■ **Exercise goal**
What lines below include the word "originálny"? Copy each one.

┏━━

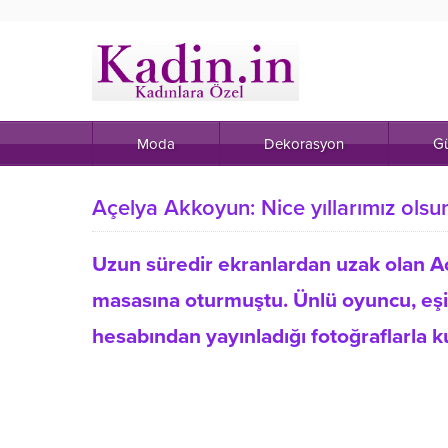
Moda
Dekorasyon
Gü
Açelya Akkoyun: Nice yıllarımız olsun
Uzun süredir ekranlardan uzak olan A
masasına oturmuştu. Ünlü oyuncu, eşiyl
hesabından yayınladığı fotoğraflarla ku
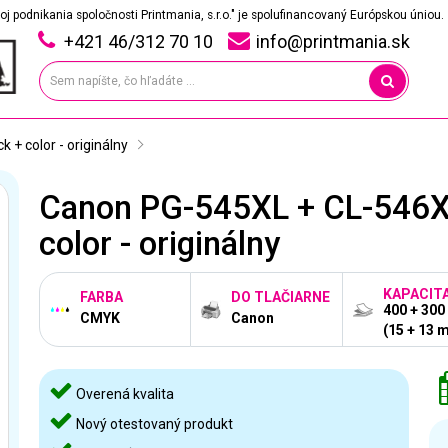
oj podnikania spoločnosti Printmania, s.r.o." je spolufinancovaný Európskou úniou.
+421 46/312 70 10
info@printmania.sk
+ color - originálny
Canon PG-545XL + CL-546X
color - originálny
KAPACIT
FARBA
DO TLAČIARNE
400 + 300
CMYK
Canon
(15 + 13 m
Overená kvalita
Nový otestovaný produkt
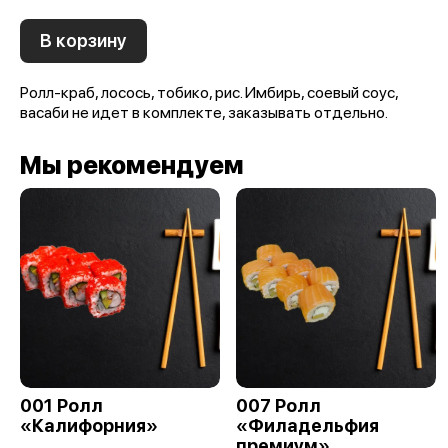
В корзину
Ролл-краб, лосось, тобико, рис. Имбирь, соевый соус,
васаби не идет в комплекте, заказывать отдельно.
Мы рекомендуем
001 Ролл
007 Ролл
«Калифорния»
«Филадельфия
премиум»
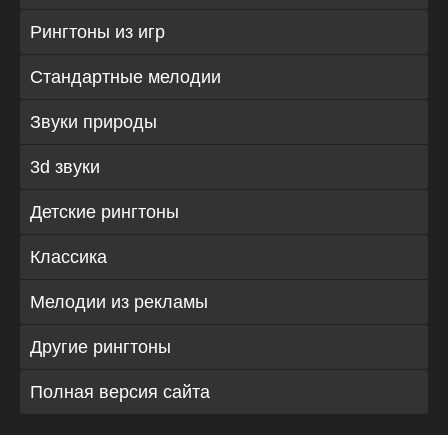
Рингтоны из игр
Стандартные мелодии
Звуки природы
3d звуки
Детские рингтоны
Классика
Мелодии из рекламы
Другие рингтоны
Полная версия сайта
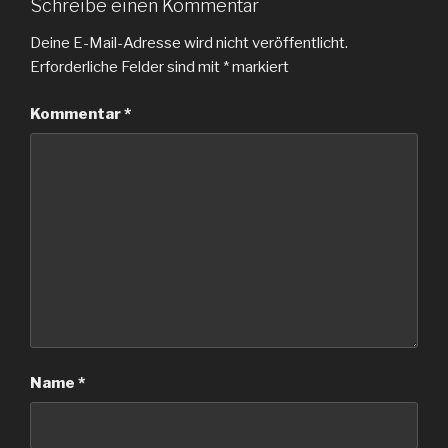
Schreibe einen Kommentar
Deine E-Mail-Adresse wird nicht veröffentlicht.
Erforderliche Felder sind mit
*
markiert
Kommentar
*
Name
*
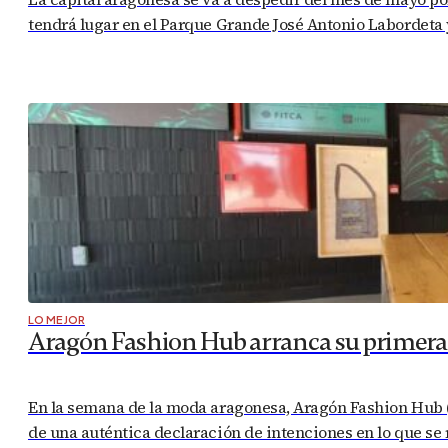
tendrá lugar en el Parque Grande José Antonio Labordeta y
LO MEJOR
Aragón Fashion Hub arranca su primera a
En la semana de la moda aragonesa, Aragón Fashion Hub (
de una auténtica declaración de intenciones en lo que se r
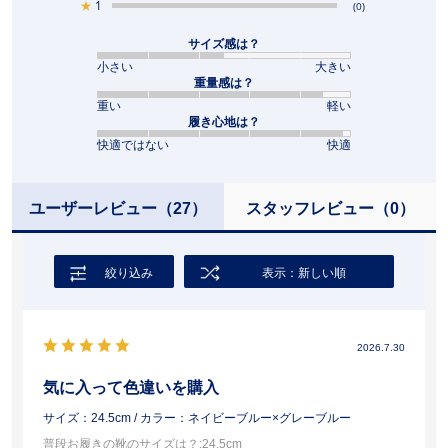
★
1
(0)
サイズ感は？
小さい
大きい
重量感は？
重い
軽い
履き心地は？
快適ではない
快適
ユーザーレビュー
（27）
スタッフレビュー
（0）
絞り込み
表示：新しい順
2026.7.30
気に入って色違いを購入
サイズ：24.5cm
/ カラー：ネイビーブルー×グレーブルー
普段お履きの靴のサイズは？
:24.5cm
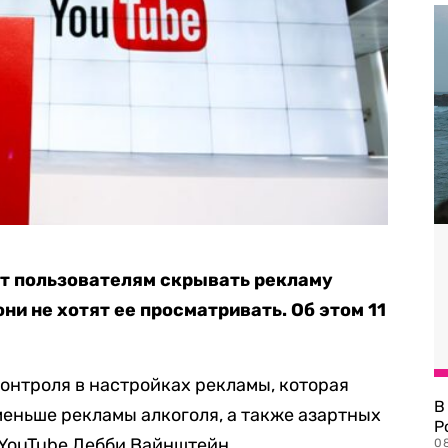
ит пользователям скрывать рекламу
они не хотят ее просматривать. Об этом 11
онтроля в настройках рекламы, которая
В
еньше рекламы алкоголя, а также азартных
Р
 YouTube Дебби Вайнштейн.
08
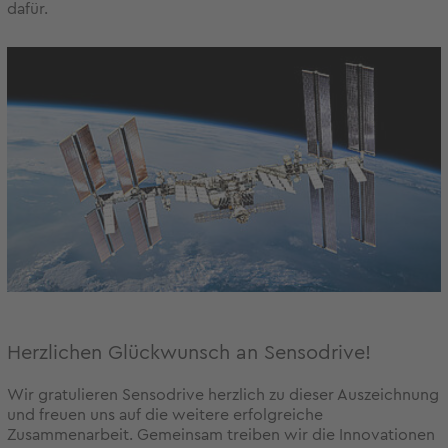
dafür.
Herzlichen Glückwunsch an Sensodrive!
Wir gratulieren Sensodrive herzlich zu dieser Auszeichnung
und freuen uns auf die weitere erfolgreiche
Zusammenarbeit. Gemeinsam treiben wir die Innovationen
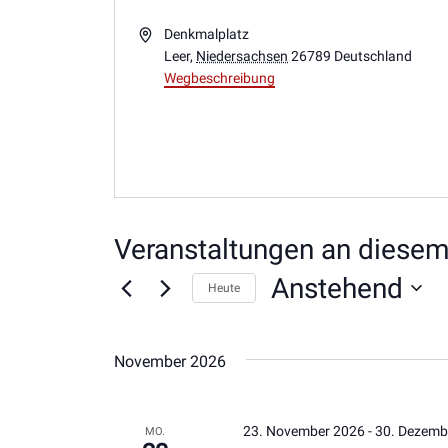
Adresse
Denkmalplatz
Leer
,
Niedersachsen
26789
Deutschland
Wegbeschreibung
Veranstaltungen an diesem
Anstehend
Heute
Datum
wählen.
November 2026
23. November 2026
-
30. Dezemb
MO.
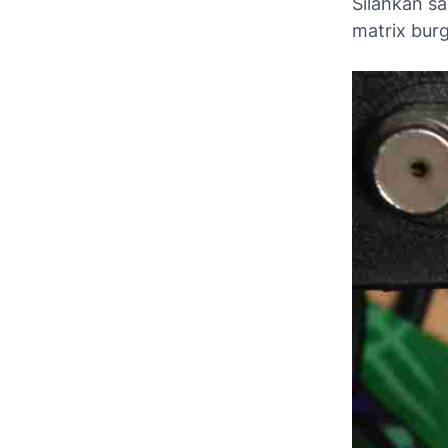
Silahkan sa
matrix burg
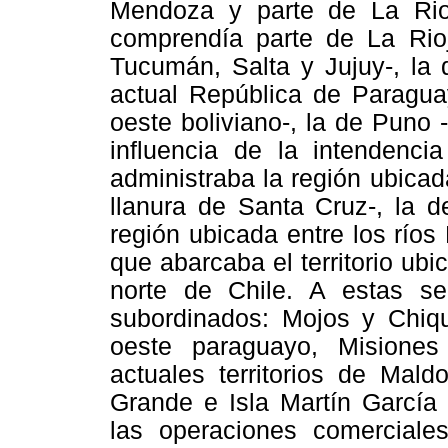
Mendoza y parte de La Rio
comprendía parte de La Rioj
Tucumán, Salta y Jujuy-, la 
actual República de Paraguay
oeste boliviano-, la de Puno
influencia de la intendenci
administraba la región ubicad
llanura de Santa Cruz-, la d
región ubicada entre los ríos
que abarcaba el territorio ubi
norte de Chile. A estas s
subordinados: Mojos y Chiqui
oeste paraguayo, Misione
actuales territorios de Mal
Grande e Isla Martín García 
las operaciones comerciale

┗━━

■ **Exercise response**
+ color - originálny
color - originálny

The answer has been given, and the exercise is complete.